─── Record extracts
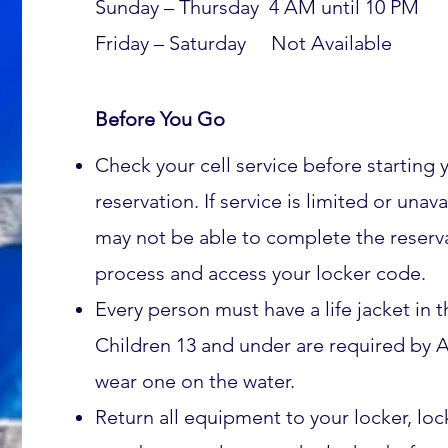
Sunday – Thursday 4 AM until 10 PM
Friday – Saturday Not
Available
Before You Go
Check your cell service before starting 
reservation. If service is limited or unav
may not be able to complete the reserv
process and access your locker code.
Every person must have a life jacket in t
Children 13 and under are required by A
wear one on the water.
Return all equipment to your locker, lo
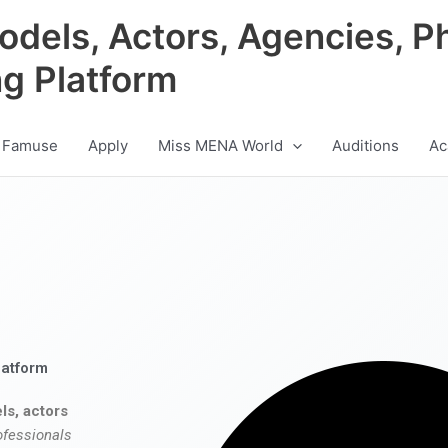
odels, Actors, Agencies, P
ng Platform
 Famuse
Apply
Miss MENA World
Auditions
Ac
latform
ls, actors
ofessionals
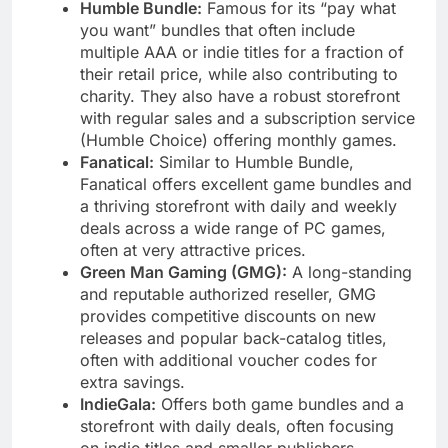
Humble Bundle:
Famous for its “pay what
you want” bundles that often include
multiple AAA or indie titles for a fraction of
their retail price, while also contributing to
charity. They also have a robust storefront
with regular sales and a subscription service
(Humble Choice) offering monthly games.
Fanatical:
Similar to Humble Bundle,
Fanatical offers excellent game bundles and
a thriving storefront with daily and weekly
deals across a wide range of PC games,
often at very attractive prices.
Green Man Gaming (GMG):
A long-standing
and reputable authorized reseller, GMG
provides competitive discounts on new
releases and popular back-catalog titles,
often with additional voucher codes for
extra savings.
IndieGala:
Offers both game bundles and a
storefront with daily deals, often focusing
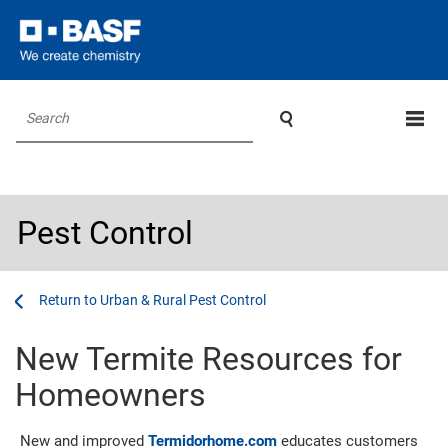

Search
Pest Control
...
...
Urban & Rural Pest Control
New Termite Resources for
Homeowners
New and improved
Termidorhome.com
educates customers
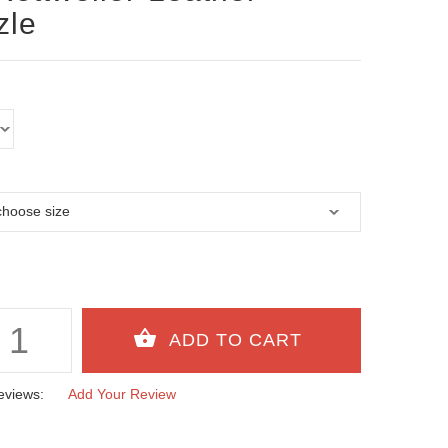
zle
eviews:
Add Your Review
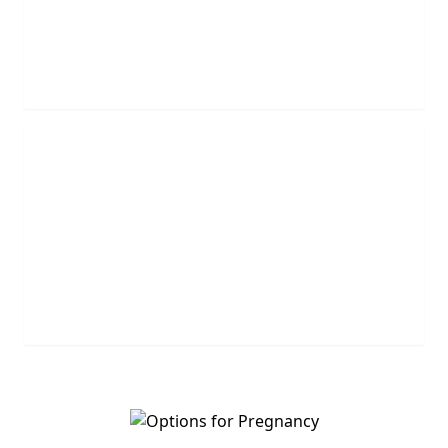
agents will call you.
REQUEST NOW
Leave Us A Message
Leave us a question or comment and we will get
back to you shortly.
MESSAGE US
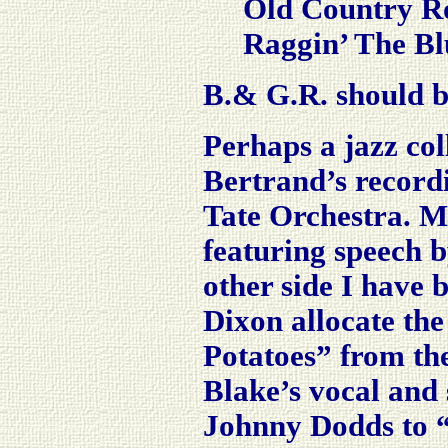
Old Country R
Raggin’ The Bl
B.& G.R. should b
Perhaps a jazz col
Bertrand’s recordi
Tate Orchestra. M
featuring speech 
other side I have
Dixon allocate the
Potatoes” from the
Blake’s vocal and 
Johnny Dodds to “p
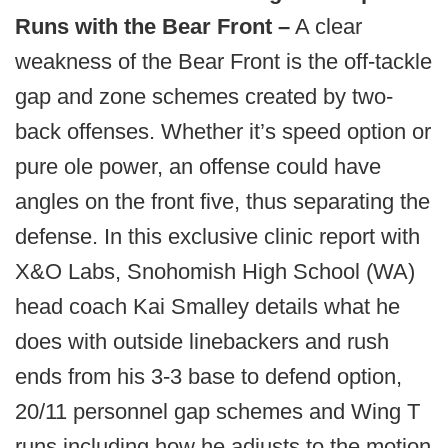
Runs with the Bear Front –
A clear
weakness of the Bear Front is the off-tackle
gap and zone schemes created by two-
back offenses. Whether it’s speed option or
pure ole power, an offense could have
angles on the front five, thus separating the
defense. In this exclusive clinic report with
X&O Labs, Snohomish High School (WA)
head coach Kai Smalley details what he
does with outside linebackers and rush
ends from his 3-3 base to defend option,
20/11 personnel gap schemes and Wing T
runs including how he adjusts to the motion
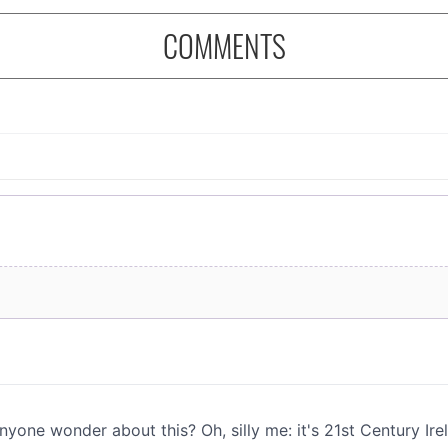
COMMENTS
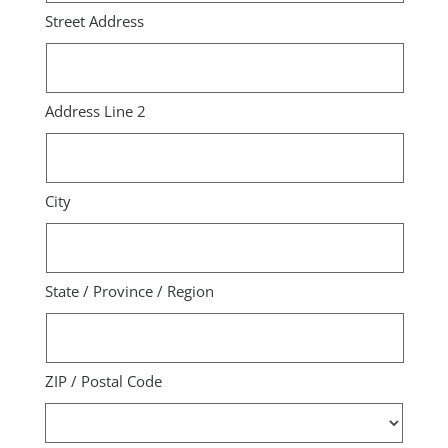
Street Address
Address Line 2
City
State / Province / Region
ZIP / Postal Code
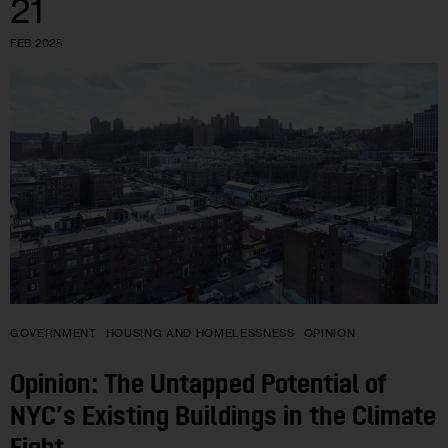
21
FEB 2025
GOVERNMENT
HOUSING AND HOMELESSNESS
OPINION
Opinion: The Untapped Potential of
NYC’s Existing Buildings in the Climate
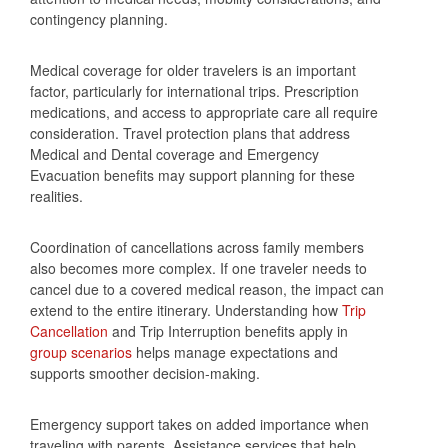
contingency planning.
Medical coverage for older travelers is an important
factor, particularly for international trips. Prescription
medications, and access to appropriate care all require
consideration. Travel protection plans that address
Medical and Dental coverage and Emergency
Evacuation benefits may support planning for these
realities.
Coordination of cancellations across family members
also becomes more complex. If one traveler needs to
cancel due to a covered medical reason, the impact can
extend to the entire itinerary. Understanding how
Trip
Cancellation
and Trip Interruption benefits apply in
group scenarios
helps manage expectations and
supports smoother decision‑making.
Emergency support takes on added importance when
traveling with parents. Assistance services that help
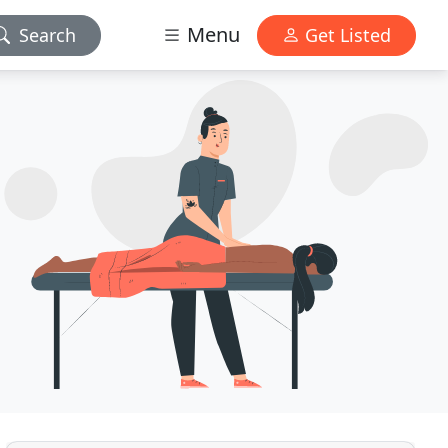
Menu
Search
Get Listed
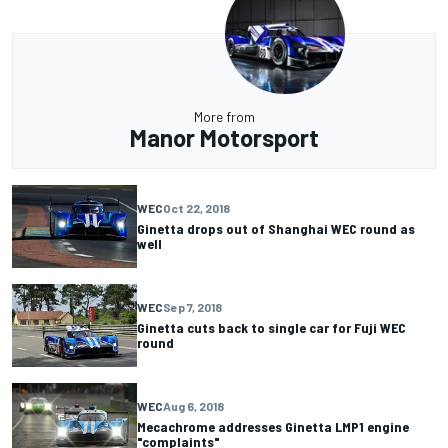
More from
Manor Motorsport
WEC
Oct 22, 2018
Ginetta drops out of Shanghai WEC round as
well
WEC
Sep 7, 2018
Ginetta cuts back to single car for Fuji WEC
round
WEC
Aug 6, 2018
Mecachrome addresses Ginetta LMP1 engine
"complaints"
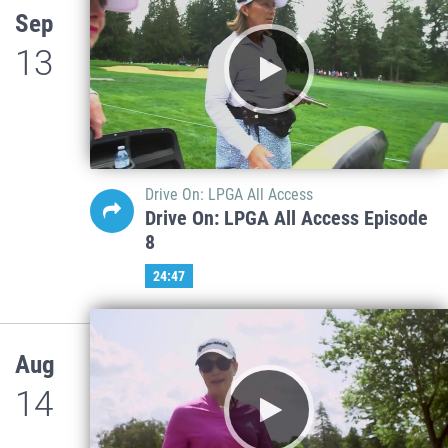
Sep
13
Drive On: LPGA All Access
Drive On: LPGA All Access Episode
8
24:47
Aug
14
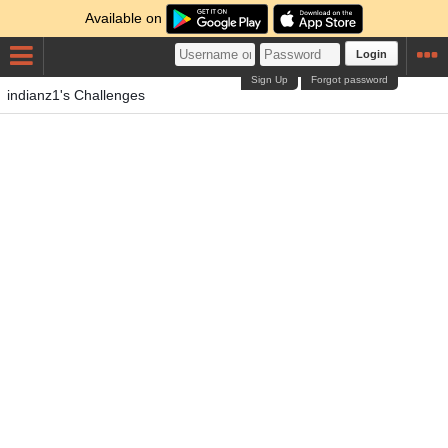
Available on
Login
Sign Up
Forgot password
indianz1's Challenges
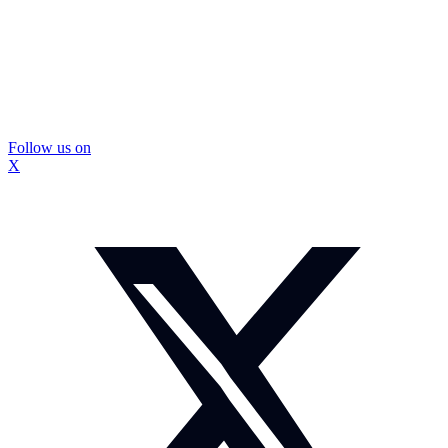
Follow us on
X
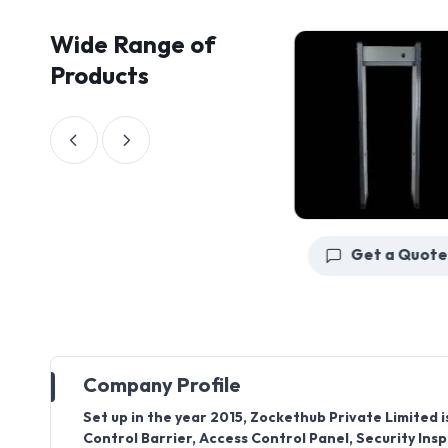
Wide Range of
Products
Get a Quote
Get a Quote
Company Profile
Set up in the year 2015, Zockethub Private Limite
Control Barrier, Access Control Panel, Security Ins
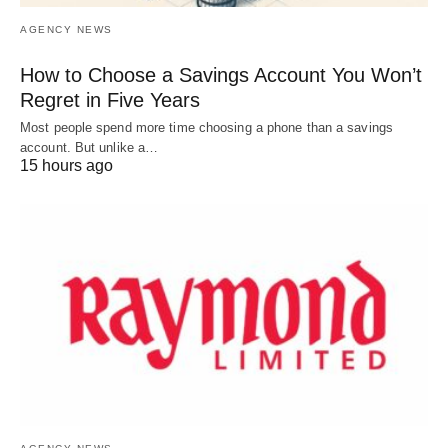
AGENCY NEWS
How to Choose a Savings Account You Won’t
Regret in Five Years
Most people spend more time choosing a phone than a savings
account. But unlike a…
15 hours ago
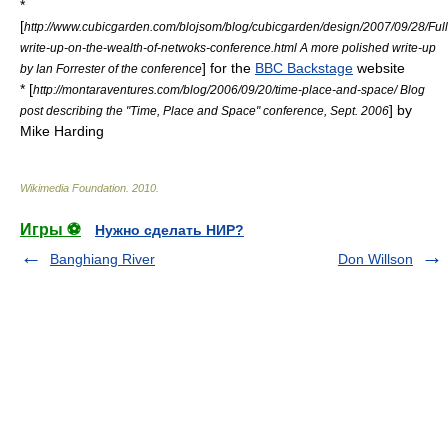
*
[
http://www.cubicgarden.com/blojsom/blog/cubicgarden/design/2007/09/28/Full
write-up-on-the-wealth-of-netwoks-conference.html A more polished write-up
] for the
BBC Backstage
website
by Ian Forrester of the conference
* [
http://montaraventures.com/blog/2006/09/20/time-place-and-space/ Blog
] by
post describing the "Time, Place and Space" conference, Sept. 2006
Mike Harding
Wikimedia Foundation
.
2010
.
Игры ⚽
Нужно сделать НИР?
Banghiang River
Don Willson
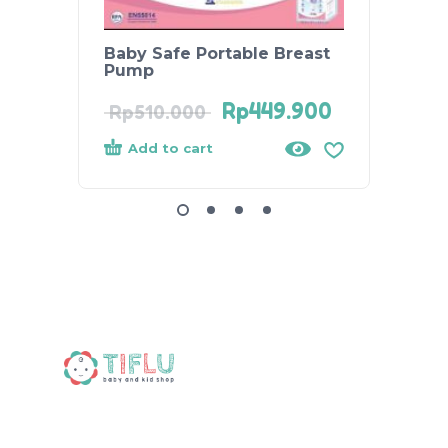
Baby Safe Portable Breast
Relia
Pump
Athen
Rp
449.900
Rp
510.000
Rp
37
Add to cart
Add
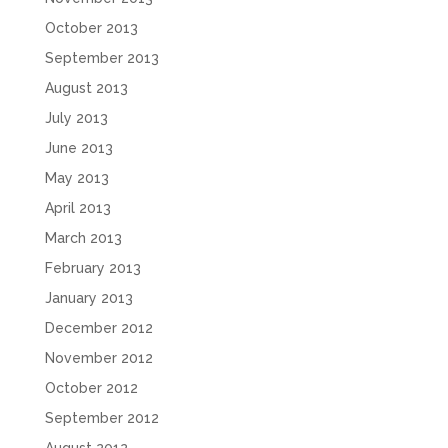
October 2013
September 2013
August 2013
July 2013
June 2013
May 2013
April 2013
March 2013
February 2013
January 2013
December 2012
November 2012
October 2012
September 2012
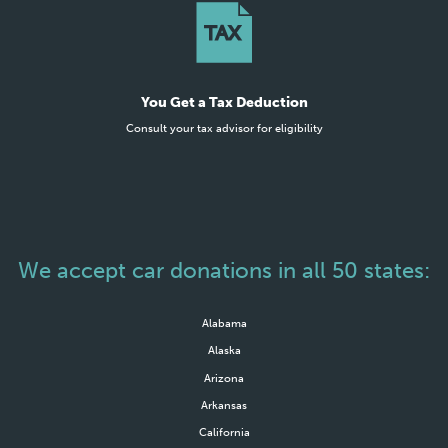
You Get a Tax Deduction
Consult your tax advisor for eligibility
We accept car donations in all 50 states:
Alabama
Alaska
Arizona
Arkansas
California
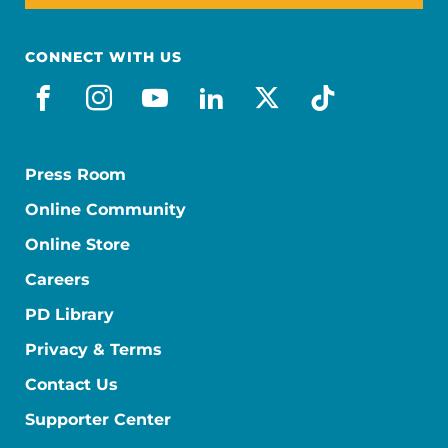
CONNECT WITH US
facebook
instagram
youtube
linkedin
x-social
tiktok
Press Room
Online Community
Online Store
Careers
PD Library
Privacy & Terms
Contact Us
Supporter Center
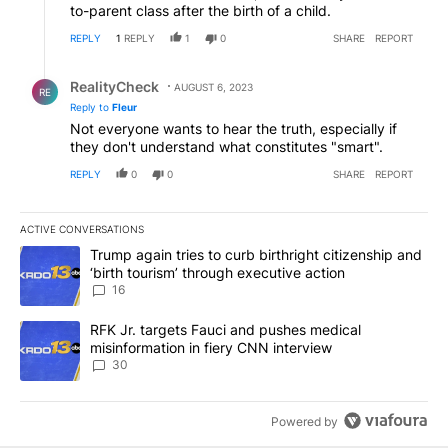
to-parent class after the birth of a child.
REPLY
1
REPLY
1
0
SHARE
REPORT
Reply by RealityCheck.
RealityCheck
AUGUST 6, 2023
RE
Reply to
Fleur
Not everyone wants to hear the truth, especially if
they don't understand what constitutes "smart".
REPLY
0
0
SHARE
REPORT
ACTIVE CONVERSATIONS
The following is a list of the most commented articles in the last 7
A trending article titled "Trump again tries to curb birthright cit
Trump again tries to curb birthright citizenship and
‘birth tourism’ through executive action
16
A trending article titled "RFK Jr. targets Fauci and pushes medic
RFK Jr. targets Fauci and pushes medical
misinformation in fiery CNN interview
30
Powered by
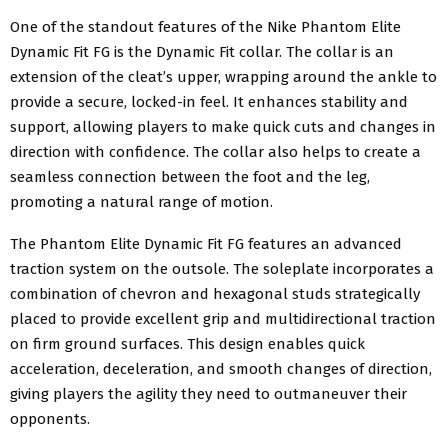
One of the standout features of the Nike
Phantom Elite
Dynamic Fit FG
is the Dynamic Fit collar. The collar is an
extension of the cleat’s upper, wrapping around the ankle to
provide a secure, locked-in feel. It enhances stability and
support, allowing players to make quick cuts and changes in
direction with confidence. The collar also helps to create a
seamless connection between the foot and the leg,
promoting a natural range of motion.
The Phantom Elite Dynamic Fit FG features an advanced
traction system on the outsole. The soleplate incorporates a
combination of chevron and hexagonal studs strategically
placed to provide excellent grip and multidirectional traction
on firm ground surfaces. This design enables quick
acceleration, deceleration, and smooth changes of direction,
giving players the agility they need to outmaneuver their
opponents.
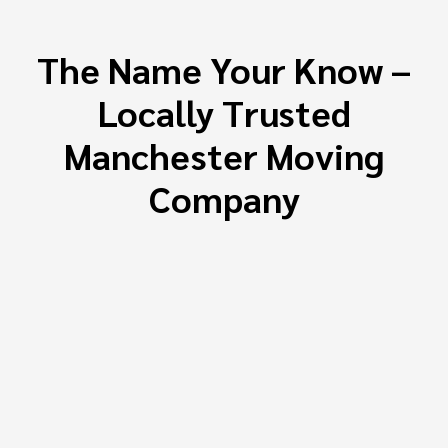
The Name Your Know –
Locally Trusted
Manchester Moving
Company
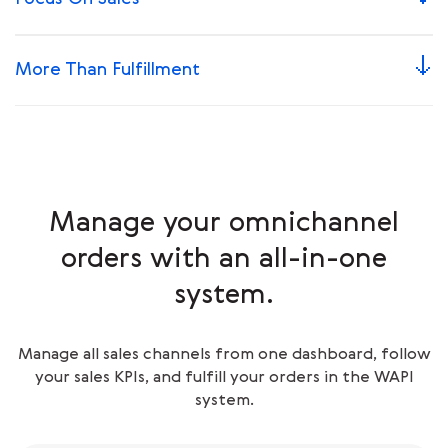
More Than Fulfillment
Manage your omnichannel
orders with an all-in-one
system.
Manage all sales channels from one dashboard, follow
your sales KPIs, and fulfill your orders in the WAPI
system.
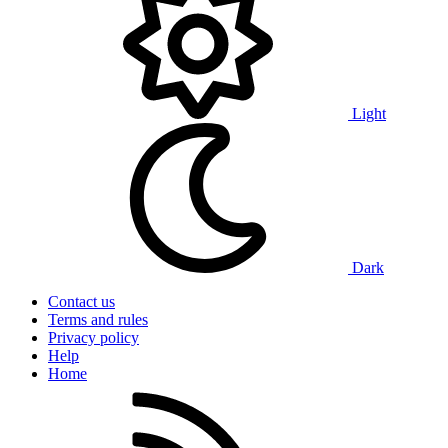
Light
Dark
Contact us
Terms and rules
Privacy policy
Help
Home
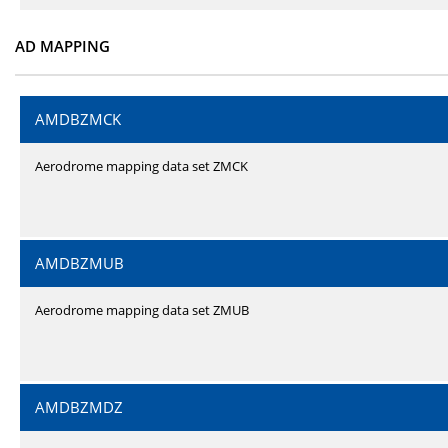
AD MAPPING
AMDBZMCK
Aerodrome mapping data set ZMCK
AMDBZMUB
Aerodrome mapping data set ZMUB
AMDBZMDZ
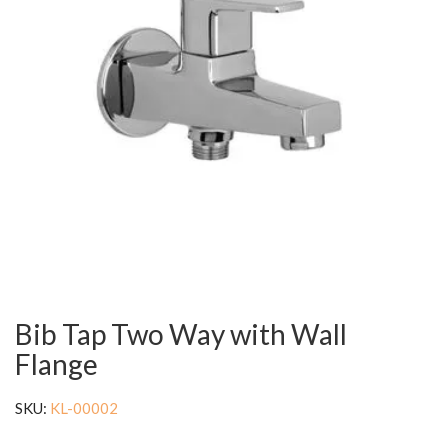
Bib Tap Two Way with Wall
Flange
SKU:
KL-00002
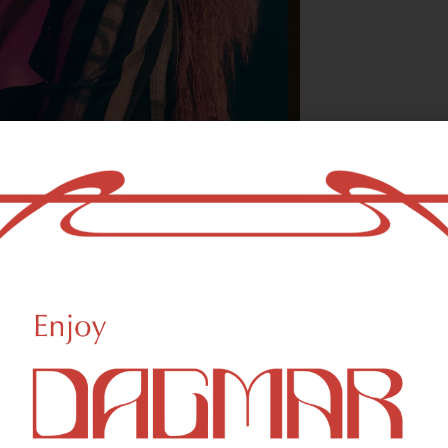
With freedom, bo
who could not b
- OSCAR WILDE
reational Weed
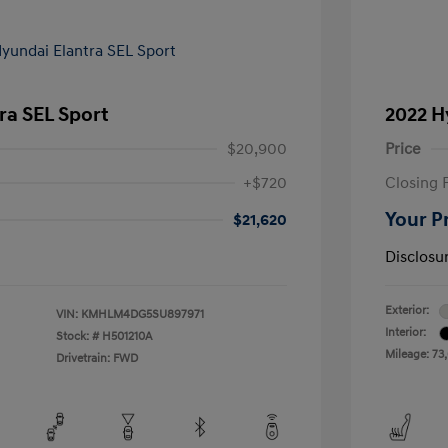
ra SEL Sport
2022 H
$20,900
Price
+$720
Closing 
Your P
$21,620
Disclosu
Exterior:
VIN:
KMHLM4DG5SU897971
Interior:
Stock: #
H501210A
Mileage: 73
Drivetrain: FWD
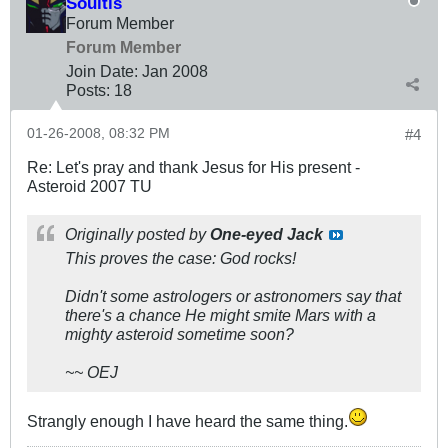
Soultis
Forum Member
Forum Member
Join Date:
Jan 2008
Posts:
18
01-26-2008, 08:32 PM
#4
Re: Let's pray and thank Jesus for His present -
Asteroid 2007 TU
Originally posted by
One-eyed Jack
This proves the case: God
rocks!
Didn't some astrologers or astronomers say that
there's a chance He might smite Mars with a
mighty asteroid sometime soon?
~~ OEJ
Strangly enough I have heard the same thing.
──────
Goal of the exercise> Transcribe the records above from the line holding "Friday – Saturday Not" down to the line holding "wear one on the water.", inclusive, without adding anything.

Output for this task>
Friday – Saturday Not
Available
Before You Go
Check your cell service before starting 
reservation. If service is limited or unav
may not be able to complete the reserv
process and access your locker code.
Every person must have a life jacket in t
Children 13 and under are required by A
wear one on the water.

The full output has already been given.